3. User level (per-client configuration)
   Configured via Peta Desk.

   • Let users choose which MCP clients (for example Claude Desktop or Cursor) can access which servers.
   • Allow users to disable tools, resources, or prompts for their own usage.
   • Users can only narrow permissions; they cannot exceed what administrators have granted.

If any layer disables a capability, it will not appear in capability discovery and direct calls to that capability are rejected.

When an upstream MCP client requests capability lists:

1. Tools List (tools/list): Gateway returns only tools that pass all three permission layers
2. Resources List (resources/list): Gateway returns only resources that pass all three permission layers
3. Prompts List (prompts/list): Gateway returns only prompts that pass all three permission layers

Result: Upstream clients only see and can access capabilities they are permitted to use. Any attempt to call a tool or access a resource not in the filtered list will be rejected by the gateway.

Beyond the three-layer permission system, Peta Core provides additional control mechanisms for tool execution:

Configuration: Set tool dangerLevel to Approval in server capability configuration.

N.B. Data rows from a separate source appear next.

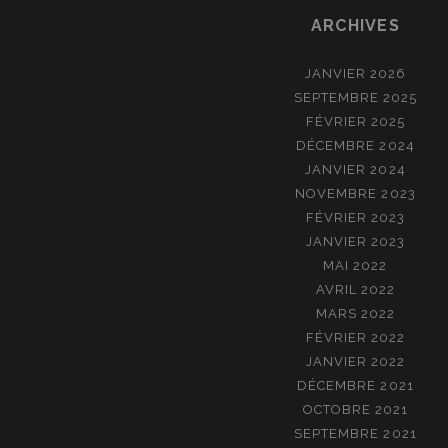
ARCHIVES
JANVIER 2026
SEPTEMBRE 2025
FÉVRIER 2025
DÉCEMBRE 2024
JANVIER 2024
NOVEMBRE 2023
FÉVRIER 2023
JANVIER 2023
MAI 2022
AVRIL 2022
MARS 2022
FÉVRIER 2022
JANVIER 2022
DÉCEMBRE 2021
OCTOBRE 2021
SEPTEMBRE 2021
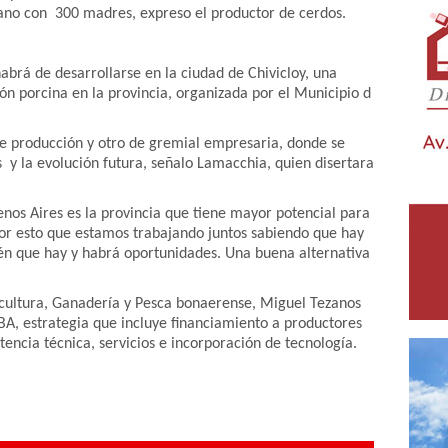
iano con 300 madres, expreso el productor de cerdos.
brá de desarrollarse en la ciudad de Chivicloy, una
ón porcina en la provincia, organizada por el Municipio d
de producción y otro de gremial empresaria, donde se
is y la evolución futura, señalo Lamacchia, quien disertara
nos Aires es la provincia que tiene mayor potencial para
 por esto que estamos trabajando juntos sabiendo que hay
n que hay y habrá oportunidades. Una buena alternativa
icultura, Ganadería y Pesca bonaerense, Miguel Tezanos
BA, estrategia que incluye financiamiento a productores
tencia técnica, servicios e incorporación de tecnología.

Behavior: When a client attempts to call a tool with dangerLevel: Approval, the gateway:

• Pauses the tool call execution
• Sends a confirmation request to Peta Desk via Socket.IO
• Waits for user approval or rejection
• Proceeds with execution only if user confirms

Use Case: Tools that modify data or perform sensitive operations.

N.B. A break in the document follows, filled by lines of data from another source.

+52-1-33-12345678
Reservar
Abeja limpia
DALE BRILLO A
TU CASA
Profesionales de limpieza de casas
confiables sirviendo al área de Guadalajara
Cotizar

Configuration: Configure stricter control for critical tools (roadmap feature).

Behavior: For highly sensitive tools, the gateway can require:

• User to enter a password in Peta Desk
• Additional authentication before tool execution
• Multi-factor confirmation

Use Case: Critical operations like deleting data, modifying system configurations, or accessing sensitive resources.

The final permission for any capability is calculated as:

Final Permission = Server-Level Enabled
                && Admin-Level User Permission
                && User-Level Client Preference

Key Rules:

• Each layer can only restrict, not expand permissions
• If any layer disables a capability, it is unavailable to the client
• User preferences are merged with admin permissions (intersection, not union)
• Real-time updates: Changes at any layer immediately affect active sessions

On top of static permissions, Peta Core supports tool-level approvals:

• Mark tools as approval required based on risk or context.
• Pause execution and route an approval request to Peta Desk via Socket.IO.
• Let humans approve, reject, or request changes before the tool proceeds.
• Optionally require stronger controls (for example additional authentication) for particularly sensitive operations.

This allows agents to run autonomously for routine tasks while keeping humans in control of operations that carry more risk.